* [Task details] Return all of the material that follows, keeping each line exactly as it is.

* [Records for the exercise]
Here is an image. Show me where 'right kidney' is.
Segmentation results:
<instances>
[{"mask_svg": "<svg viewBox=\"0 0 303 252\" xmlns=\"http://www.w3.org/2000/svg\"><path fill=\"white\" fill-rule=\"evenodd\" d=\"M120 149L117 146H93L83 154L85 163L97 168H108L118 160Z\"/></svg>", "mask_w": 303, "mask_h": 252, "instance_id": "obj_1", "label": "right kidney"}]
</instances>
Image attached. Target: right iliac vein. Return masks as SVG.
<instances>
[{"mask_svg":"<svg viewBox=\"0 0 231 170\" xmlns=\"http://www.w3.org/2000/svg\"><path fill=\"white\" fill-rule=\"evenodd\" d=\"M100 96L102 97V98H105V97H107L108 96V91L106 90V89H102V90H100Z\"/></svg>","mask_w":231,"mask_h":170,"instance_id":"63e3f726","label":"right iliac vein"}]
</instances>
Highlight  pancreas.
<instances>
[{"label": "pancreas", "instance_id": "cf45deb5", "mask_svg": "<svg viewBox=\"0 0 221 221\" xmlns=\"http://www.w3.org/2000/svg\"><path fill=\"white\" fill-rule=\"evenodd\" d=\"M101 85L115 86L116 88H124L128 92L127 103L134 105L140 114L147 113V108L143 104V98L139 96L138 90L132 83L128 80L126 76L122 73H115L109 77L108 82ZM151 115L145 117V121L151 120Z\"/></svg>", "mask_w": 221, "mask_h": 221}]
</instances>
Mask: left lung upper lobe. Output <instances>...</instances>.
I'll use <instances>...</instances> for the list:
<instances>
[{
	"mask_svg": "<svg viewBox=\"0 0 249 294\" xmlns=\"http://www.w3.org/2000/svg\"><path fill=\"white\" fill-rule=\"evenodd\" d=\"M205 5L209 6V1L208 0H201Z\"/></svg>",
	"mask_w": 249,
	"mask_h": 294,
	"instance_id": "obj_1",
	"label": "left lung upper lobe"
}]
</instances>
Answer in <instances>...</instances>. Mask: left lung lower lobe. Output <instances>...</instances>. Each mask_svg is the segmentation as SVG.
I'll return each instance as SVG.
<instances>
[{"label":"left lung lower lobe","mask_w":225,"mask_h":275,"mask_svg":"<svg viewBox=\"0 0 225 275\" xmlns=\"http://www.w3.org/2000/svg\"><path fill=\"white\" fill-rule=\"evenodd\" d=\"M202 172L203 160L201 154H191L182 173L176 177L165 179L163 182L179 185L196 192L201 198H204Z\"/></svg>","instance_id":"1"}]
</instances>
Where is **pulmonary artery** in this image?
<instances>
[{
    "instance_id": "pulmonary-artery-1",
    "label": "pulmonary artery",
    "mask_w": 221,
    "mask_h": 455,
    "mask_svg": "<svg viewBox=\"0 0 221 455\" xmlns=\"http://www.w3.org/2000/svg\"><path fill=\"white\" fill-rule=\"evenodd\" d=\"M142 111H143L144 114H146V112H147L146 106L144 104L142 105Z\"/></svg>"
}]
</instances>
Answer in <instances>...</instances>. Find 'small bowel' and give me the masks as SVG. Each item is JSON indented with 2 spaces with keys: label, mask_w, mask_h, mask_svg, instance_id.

* [Problem solution]
Here is an image. Show me where 'right kidney' is.
Segmentation results:
<instances>
[{"mask_svg": "<svg viewBox=\"0 0 303 252\" xmlns=\"http://www.w3.org/2000/svg\"><path fill=\"white\" fill-rule=\"evenodd\" d=\"M120 149L117 146H93L83 154L85 163L97 168H108L118 160Z\"/></svg>", "mask_w": 303, "mask_h": 252, "instance_id": "obj_1", "label": "right kidney"}]
</instances>
Image attached. Target: right iliac vein. Return masks as SVG.
<instances>
[{"mask_svg":"<svg viewBox=\"0 0 231 170\" xmlns=\"http://www.w3.org/2000/svg\"><path fill=\"white\" fill-rule=\"evenodd\" d=\"M100 96L102 97V98H105V97H107L108 96V91L106 90V89H102V90H100Z\"/></svg>","mask_w":231,"mask_h":170,"instance_id":"63e3f726","label":"right iliac vein"}]
</instances>
Highlight  pancreas.
<instances>
[{"label": "pancreas", "instance_id": "cf45deb5", "mask_svg": "<svg viewBox=\"0 0 221 221\" xmlns=\"http://www.w3.org/2000/svg\"><path fill=\"white\" fill-rule=\"evenodd\" d=\"M101 85L115 86L116 88H124L128 92L127 103L134 105L140 114L147 113V108L143 104V98L139 96L138 90L132 83L128 80L126 76L122 73H115L109 77L108 82ZM151 115L145 117V121L151 120Z\"/></svg>", "mask_w": 221, "mask_h": 221}]
</instances>
Mask: left lung upper lobe. Output <instances>...</instances>.
I'll use <instances>...</instances> for the list:
<instances>
[{
	"mask_svg": "<svg viewBox=\"0 0 249 294\" xmlns=\"http://www.w3.org/2000/svg\"><path fill=\"white\" fill-rule=\"evenodd\" d=\"M205 5L209 6V1L208 0H201Z\"/></svg>",
	"mask_w": 249,
	"mask_h": 294,
	"instance_id": "obj_1",
	"label": "left lung upper lobe"
}]
</instances>
Answer in <instances>...</instances>. Mask: left lung lower lobe. Output <instances>...</instances>. Each mask_svg is the segmentation as SVG.
I'll return each instance as SVG.
<instances>
[{"label":"left lung lower lobe","mask_w":225,"mask_h":275,"mask_svg":"<svg viewBox=\"0 0 225 275\" xmlns=\"http://www.w3.org/2000/svg\"><path fill=\"white\" fill-rule=\"evenodd\" d=\"M202 172L203 160L201 154H191L182 173L176 177L165 179L163 182L179 185L196 192L201 198H204Z\"/></svg>","instance_id":"1"}]
</instances>
Where is **pulmonary artery** in this image?
<instances>
[{
    "instance_id": "pulmonary-artery-1",
    "label": "pulmonary artery",
    "mask_w": 221,
    "mask_h": 455,
    "mask_svg": "<svg viewBox=\"0 0 221 455\" xmlns=\"http://www.w3.org/2000/svg\"><path fill=\"white\" fill-rule=\"evenodd\" d=\"M142 111H143L144 114H146V112H147L146 106L144 104L142 105Z\"/></svg>"
}]
</instances>
Answer in <instances>...</instances>. Find 'small bowel' and give me the masks as SVG. Each item is JSON indented with 2 spaces with keys: label, mask_w, mask_h, mask_svg, instance_id.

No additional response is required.